Water bugs on the other hand are aquatic creatures, they need to live near or in water for their survival. These bugs are most often discovered in ponds and lakes but move so quickly that it can be hard to spot them. Water bugs can even go underwater and hold their breath for long periods of time as they go around hunting for prey to eat. They also lay eggs in the water and once hatched that larvae begin to go on a relentless hunt for food to aid its development.
When it comes to behavior, cockroaches are generally more shy. They don’t want to confront anyone and for the most part like to be left alone to do their scavenging without interruption. This may be why they are nocturnal and do most of their activity at night unbothered or why they inhabit areas that are secluded and there aren’t many visitors. If you turn the lights on and discover them, they are quick to try to scamper away and find a place to hide.
Waterbugs on the other hand are much more aggressive. As predators, they are always on the hunt for their next meal. If you happen to come into contact with a waterbug, they will not hesitate to bite you if you get too close. The bite can be painful but thankfully it is not poisonous or hazardous to health.
While cockroaches are scavenger insects that are not picky about what they eat, choosing to consume whatever they happen to find during their travels. Waterbugs are natural predators of the aquatic areas that they live in. Some of the smaller water bug species eat insects like wasps, mosquitoes and other such small pests, while the Giant water bug will actually hunt and eat larger prey like small fish and even frogs.
Some water bugs will even try to eat animals that double them in size like snakes and baby turtles! The way they are able to do this is from their powerful limbs that they use to snatch and seize prey and their mouthparts which their use to pierce into the prey and injects them with their lethal saliva. The saliva basically turns the prey’s insides into much and then they suck the innards out like a straw to a milkshake. Waterbugs are definitely not a pest to mess with in water.
When it comes to being pests and annoyance to humans, Cockroaches are a far bigger problem than water bugs because they are much more likely to get into homes. Waterbugs can also often get into homes through much of the same ways that Oriental and American cockroaches get in (via drains and plumbing systems) but they won’t want to stick around because they want to live in water so venturing into a home is purely an accident.

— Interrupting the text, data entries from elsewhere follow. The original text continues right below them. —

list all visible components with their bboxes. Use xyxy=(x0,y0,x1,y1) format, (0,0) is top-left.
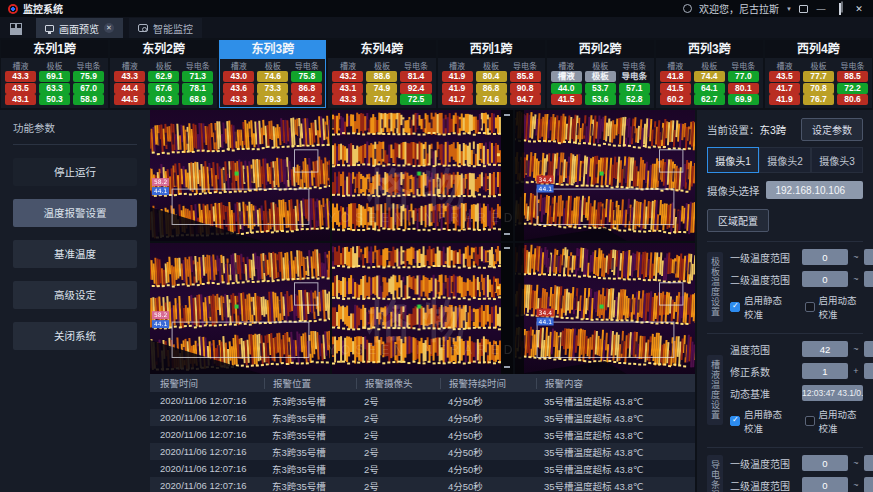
range-max-field[interactable] xyxy=(864,249,873,265)
span-tab-2[interactable]: 东列2跨 xyxy=(110,40,217,58)
region-config-button[interactable]: 区域配置 xyxy=(707,209,769,232)
thermal-image-1[interactable] xyxy=(150,110,330,241)
fullscreen-icon[interactable] xyxy=(799,5,808,13)
section-body: 一级温度范围~二级温度范围~启用静态校准启用动态校准 xyxy=(730,249,863,324)
range-max-field[interactable] xyxy=(864,271,873,287)
thermal-image-6[interactable] xyxy=(515,243,695,374)
temp-cell: 77.0 xyxy=(728,71,759,82)
tab-screen-preview[interactable]: 画面预览 ✕ xyxy=(36,18,123,38)
checkbox-item[interactable]: 启用静态校准 xyxy=(730,407,789,435)
checkbox-icon[interactable] xyxy=(730,416,740,426)
camera-tab-3[interactable]: 摄像头3 xyxy=(811,147,863,173)
temp-row: 41.774.694.7 xyxy=(442,94,541,105)
user-avatar-icon xyxy=(683,4,692,13)
temp-row: 41.553.652.8 xyxy=(551,94,650,105)
thermal-image-3[interactable] xyxy=(515,110,695,241)
sidebar-button-3[interactable]: 基准温度 xyxy=(13,240,137,268)
range-min-field[interactable] xyxy=(802,341,848,357)
sidebar-button-2[interactable]: 温度报警设置 xyxy=(13,199,137,227)
camera-ip-input[interactable] xyxy=(766,181,864,199)
checkbox-icon[interactable] xyxy=(805,416,815,426)
close-button[interactable]: ✕ xyxy=(853,4,865,14)
temp-cell: 67.0 xyxy=(73,83,104,94)
maximize-button[interactable] xyxy=(834,4,846,14)
camera-tab-1[interactable]: 摄像头1 xyxy=(707,147,759,173)
span-column-8: 西列4跨槽液极板导电条43.577.788.541.770.872.241.97… xyxy=(765,40,872,108)
alarm-cell: 东3跨35号槽 xyxy=(264,411,356,425)
thermal-view-3[interactable] xyxy=(515,110,695,241)
camera-tab-2[interactable]: 摄像头2 xyxy=(759,147,811,173)
sidebar-button-5[interactable]: 关闭系统 xyxy=(13,322,137,350)
alarm-cell: 2020/11/06 12:07:16 xyxy=(160,429,264,440)
home-grid-icon[interactable] xyxy=(10,23,20,33)
temp-cell: 43.3 xyxy=(114,71,145,82)
checkbox-item[interactable]: 启用动态校准 xyxy=(805,293,864,321)
range-separator: ~ xyxy=(848,480,864,490)
thermal-image-2[interactable] xyxy=(332,110,512,241)
column-header-label: 极板 xyxy=(257,60,288,71)
tab-close-icon[interactable]: ✕ xyxy=(104,23,114,33)
range-max-field[interactable] xyxy=(864,341,873,357)
span-table-headers: 槽液极板导电条 xyxy=(223,60,322,71)
user-greeting[interactable]: 欢迎您，尼古拉斯 xyxy=(699,1,779,16)
dynamic-baseline-field[interactable] xyxy=(802,385,863,401)
temp-cell: 62.9 xyxy=(148,71,179,82)
set-params-button[interactable]: 设定参数 xyxy=(801,118,863,141)
temp-row: 43.150.358.9 xyxy=(5,94,104,105)
thermal-image-4[interactable] xyxy=(150,243,330,374)
sidebar-button-1[interactable]: 停止运行 xyxy=(13,158,137,186)
checkbox-item[interactable]: 启用动态校准 xyxy=(805,407,864,435)
column-header-label: 极板 xyxy=(39,60,70,71)
alarm-column-header: 报警摄像头 xyxy=(356,378,440,389)
column-header-label: 槽液 xyxy=(114,60,145,71)
range-max-field[interactable] xyxy=(864,363,873,379)
checkbox-icon[interactable] xyxy=(805,302,815,312)
span-tab-3[interactable]: 东列3跨 xyxy=(219,40,326,58)
temp-cell: 41.5 xyxy=(551,94,582,105)
range-min-field[interactable] xyxy=(802,271,848,287)
thermal-image-5[interactable] xyxy=(332,243,512,374)
user-menu-caret-icon[interactable]: ▼ xyxy=(786,6,792,12)
checkbox-label: 启用静态校准 xyxy=(744,407,789,435)
span-tab-7[interactable]: 西列3跨 xyxy=(656,40,763,58)
temp-cell: 76.7 xyxy=(803,94,834,105)
span-tab-8[interactable]: 西列4跨 xyxy=(765,40,872,58)
thermal-view-6[interactable] xyxy=(515,243,695,374)
minimize-button[interactable]: — xyxy=(815,4,827,14)
span-tab-4[interactable]: 东列4跨 xyxy=(328,40,435,58)
app-title: 监控系统 xyxy=(23,1,63,16)
thermal-view-5[interactable] xyxy=(332,243,512,374)
tab-bar: 画面预览 ✕ 智能监控 xyxy=(0,17,873,38)
thermal-view-4[interactable] xyxy=(150,243,330,374)
settings-panel: 当前设置：东3跨设定参数摄像头1摄像头2摄像头3摄像头选择区域配置极板温度设置一… xyxy=(697,110,873,492)
temp-cell: 74.4 xyxy=(694,71,725,82)
sidebar-button-4[interactable]: 高级设定 xyxy=(13,281,137,309)
thermal-view-1[interactable] xyxy=(150,110,330,241)
span-column-2: 东列2跨槽液极板导电条43.362.971.344.467.678.144.56… xyxy=(110,40,217,108)
range-min-field[interactable] xyxy=(802,477,848,492)
span-tab-5[interactable]: 西列1跨 xyxy=(438,40,545,58)
temp-row: 43.673.386.8 xyxy=(223,83,322,94)
alarm-cell: 东3跨35号槽 xyxy=(264,445,356,459)
span-table-headers: 槽液极板导电条 xyxy=(442,60,541,71)
temp-cell: 43.1 xyxy=(332,83,363,94)
span-tab-6[interactable]: 西列2跨 xyxy=(547,40,654,58)
temp-cell: 79.3 xyxy=(257,94,288,105)
range-min-field[interactable] xyxy=(802,363,848,379)
thermal-view-2[interactable] xyxy=(332,110,512,241)
tab-smart-monitor[interactable]: 智能监控 xyxy=(129,18,202,38)
span-column-3: 东列3跨槽液极板导电条43.074.675.843.673.386.843.37… xyxy=(219,40,326,108)
range-min-field[interactable] xyxy=(802,249,848,265)
range-max-field[interactable] xyxy=(864,477,873,492)
checkbox-icon[interactable] xyxy=(730,302,740,312)
span-tab-1[interactable]: 东列1跨 xyxy=(1,40,108,58)
temp-cell: 41.9 xyxy=(442,71,473,82)
temp-row: 43.563.367.0 xyxy=(5,83,104,94)
checkbox-item[interactable]: 启用静态校准 xyxy=(730,293,789,321)
span-temp-table: 槽液极板导电条43.577.788.541.770.872.241.976.78… xyxy=(765,58,872,108)
alarm-cell: 2号 xyxy=(356,462,440,476)
range-min-field[interactable] xyxy=(802,455,848,471)
temp-cell: 60.3 xyxy=(148,94,179,105)
range-max-field[interactable] xyxy=(864,455,873,471)
temp-row: 44.467.678.1 xyxy=(114,83,213,94)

Cockroaches that venture into homes like the Oriental and American cockroach will choose to stick around and may even lay eggs and start to breed in the secluded areas where they hide. As long as there is water to nourish themselves and food to eat, they will continue to stay. To alleviate this problem and stop the infestation from growing, address moisture issues and eliminate food sources and these cockroaches will leave on their own. You can then keep them from returning with exclusion measures and application of cockroach repellent products.
Recommended Read: The Ultimate Cockroach Guide
As mentioned earlier, where water bugs can be a pest is if you own a swimming pool. If you are not regularly keeping it clean and free of algae, waterbugs will arrive and they will treat your pool like the ponds and lakes that they are used to. In such cases, you will need to clean out your pool and chlorinate it to kill any algae and once cleaned up, water bugs will leave on their own or you can help expedite the process but skimming them out of the water, making sure to be careful that you don’t get too close and risk getting bitten.
While water bugs is a name that gets thrown around quite loosely, we hope that the information in this article has helped to clarify what waterbugs really are and how they are different from cockroaches.